» **TASK TO CARRY OUT**: Exact reproduction required: the lines below from the line with "Candy & Snacks (91, 706)" to the line with "About Us (115, 21)", both ends included, and no others.

*** RECORDS TO PROCESS

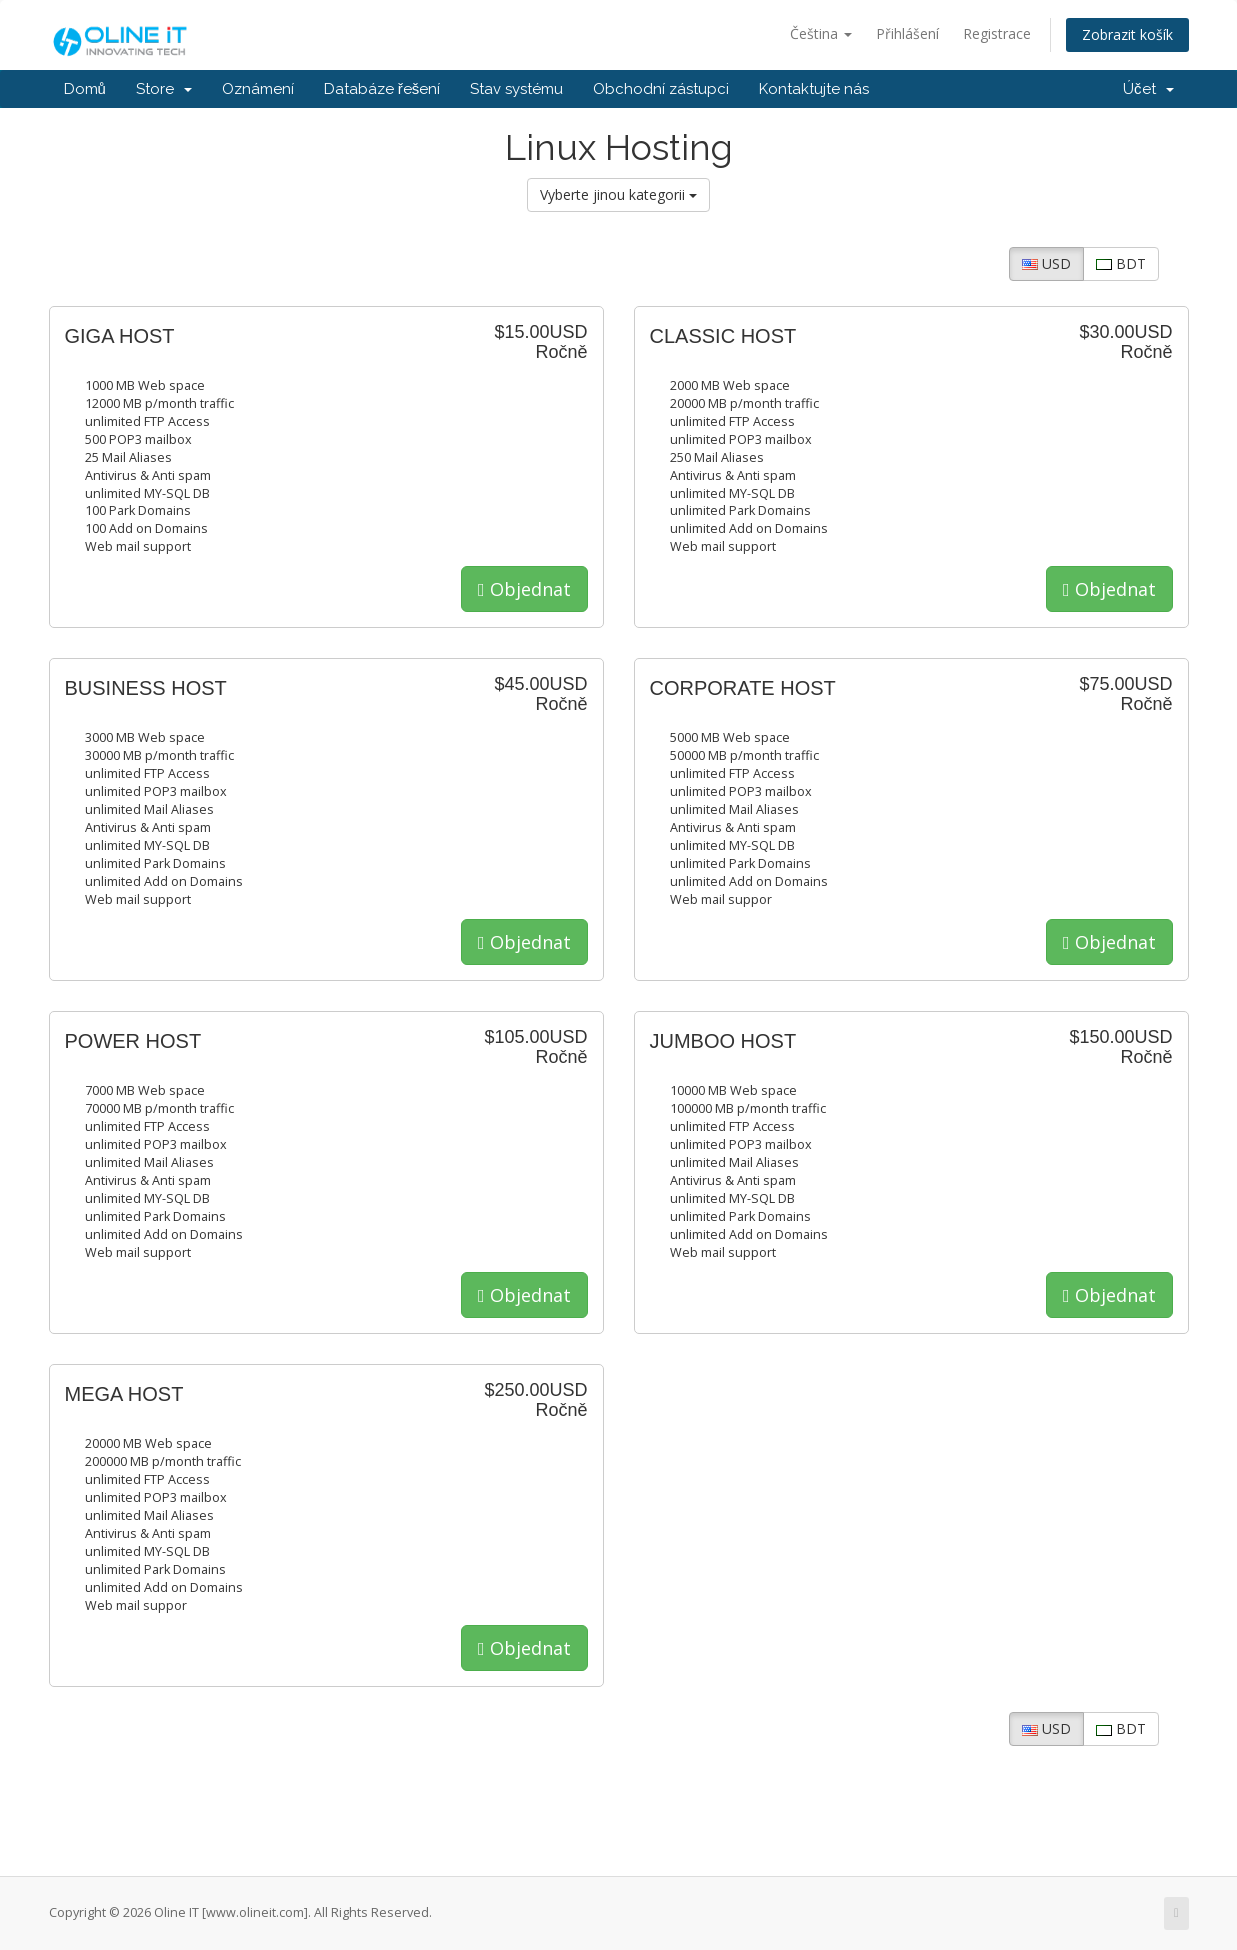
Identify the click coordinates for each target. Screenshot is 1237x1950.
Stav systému (516, 89)
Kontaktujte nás (814, 89)
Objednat (524, 589)
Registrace (997, 33)
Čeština (821, 33)
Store (164, 89)
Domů (85, 89)
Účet (1148, 89)
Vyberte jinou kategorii (618, 194)
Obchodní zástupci (661, 89)
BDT (1121, 263)
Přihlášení (907, 33)
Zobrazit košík (1127, 34)
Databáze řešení (382, 89)
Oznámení (258, 89)
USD (1046, 263)
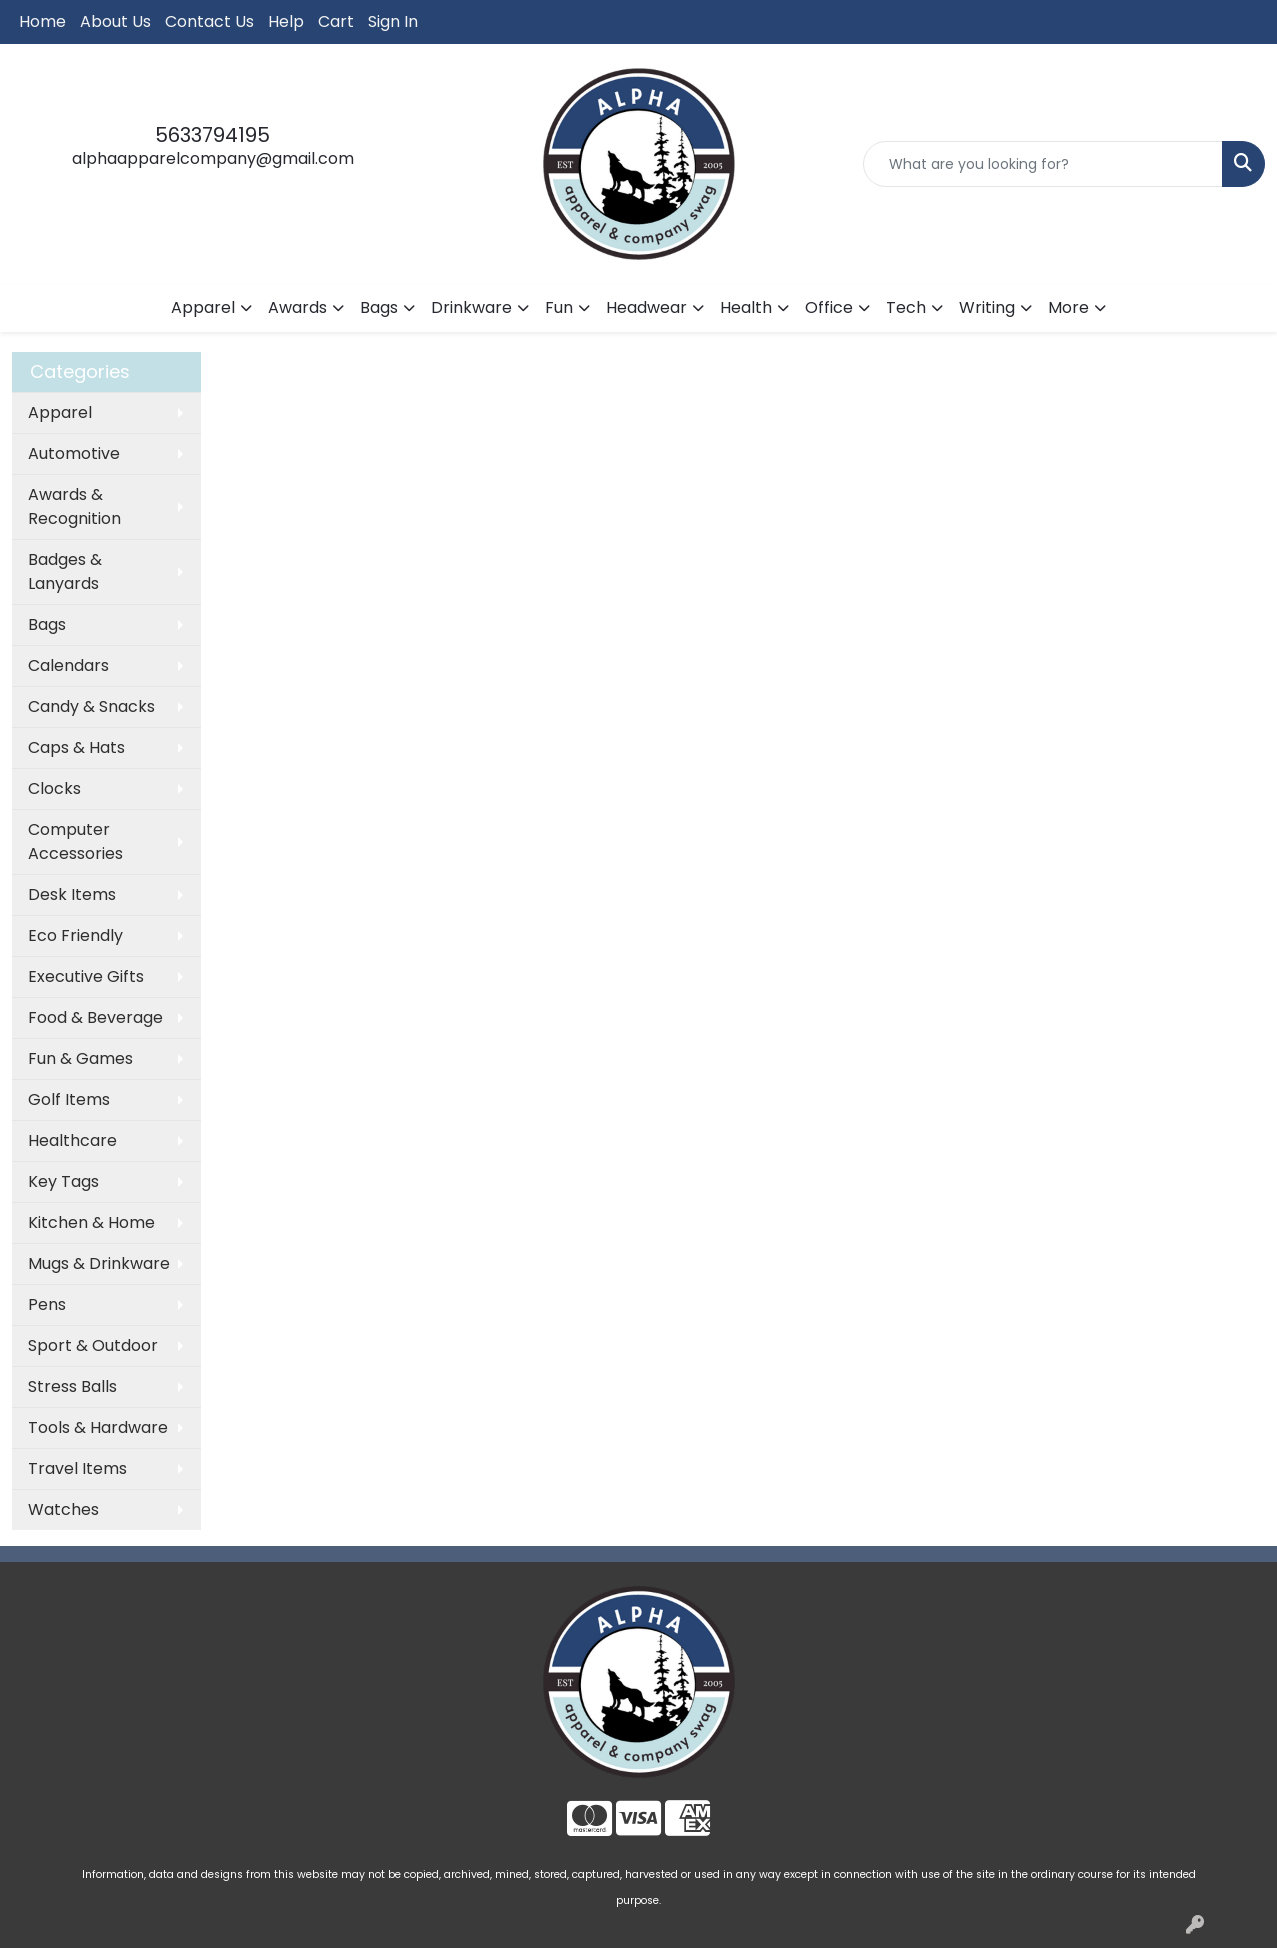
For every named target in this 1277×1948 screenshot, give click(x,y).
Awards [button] (297, 307)
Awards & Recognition (74, 506)
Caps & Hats (76, 747)
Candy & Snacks (91, 706)
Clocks (54, 788)
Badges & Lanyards (65, 571)
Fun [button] (559, 307)
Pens (47, 1304)
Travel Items (77, 1468)
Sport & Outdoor (93, 1345)
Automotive (74, 453)
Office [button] (829, 307)
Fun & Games (80, 1058)
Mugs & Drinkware (99, 1263)
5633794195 (212, 135)
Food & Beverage (95, 1017)
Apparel (60, 412)
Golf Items (69, 1099)
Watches (63, 1509)
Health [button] (746, 307)
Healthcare (72, 1140)
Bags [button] (379, 307)
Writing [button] (987, 307)
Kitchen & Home (91, 1222)
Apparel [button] (203, 307)
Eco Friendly (75, 935)
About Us (115, 21)
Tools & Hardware (98, 1427)
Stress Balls (72, 1386)
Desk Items (72, 894)
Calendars (68, 665)
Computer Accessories (75, 841)
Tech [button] (906, 307)
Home (42, 21)
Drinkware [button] (471, 307)
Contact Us (209, 21)
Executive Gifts (86, 976)
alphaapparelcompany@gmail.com (213, 158)
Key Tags (63, 1181)
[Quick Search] (1043, 164)
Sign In (393, 21)
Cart (336, 21)
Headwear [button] (646, 307)
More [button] (1068, 307)
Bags (47, 624)
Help (286, 21)
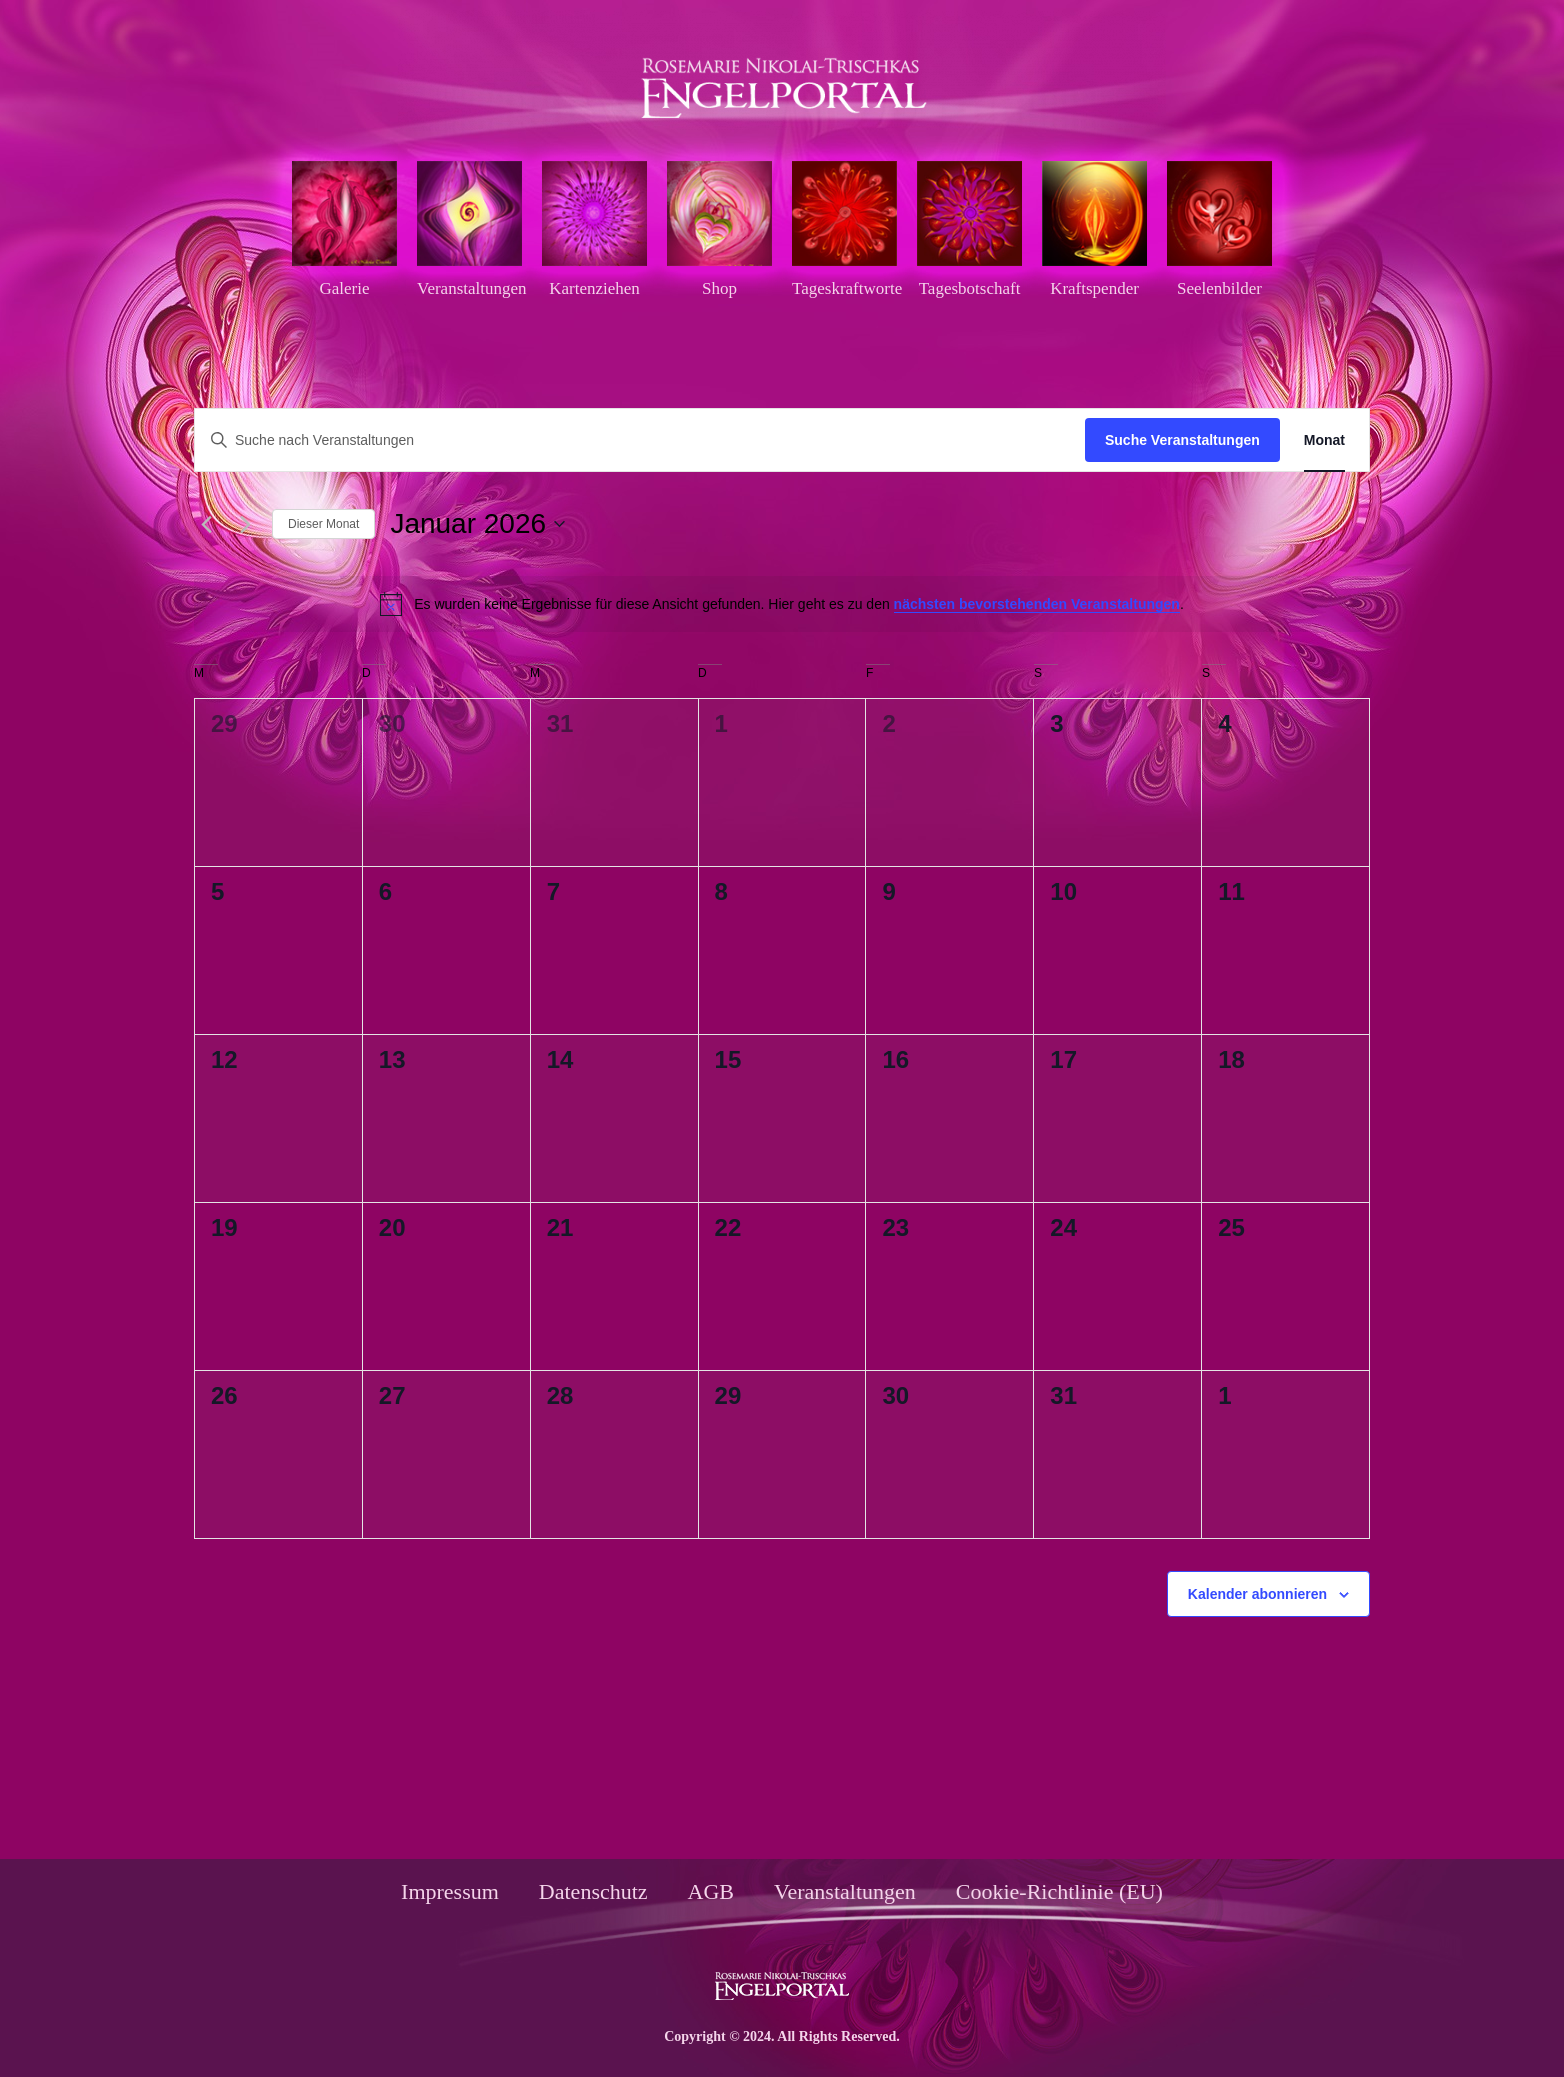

******

» **RESPONSE BOX**:
Candy & Snacks (91, 706)
Clocks (54, 788)
Badges & Lanyards (65, 571)
Fun [button] (559, 307)
Pens (47, 1304)
Travel Items (77, 1468)
Sport & Outdoor (93, 1345)
Automotive (74, 453)
Office [button] (829, 307)
Fun & Games (80, 1058)
Mugs & Drinkware (99, 1263)
5633794195 (212, 135)
Food & Beverage (95, 1017)
Apparel (60, 412)
Golf Items (69, 1099)
Watches (63, 1509)
Health [button] (746, 307)
Healthcare (72, 1140)
Bags [button] (379, 307)
Writing [button] (987, 307)
Kitchen & Home (91, 1222)
Apparel [button] (203, 307)
Eco Friendly (75, 935)
About Us (115, 21)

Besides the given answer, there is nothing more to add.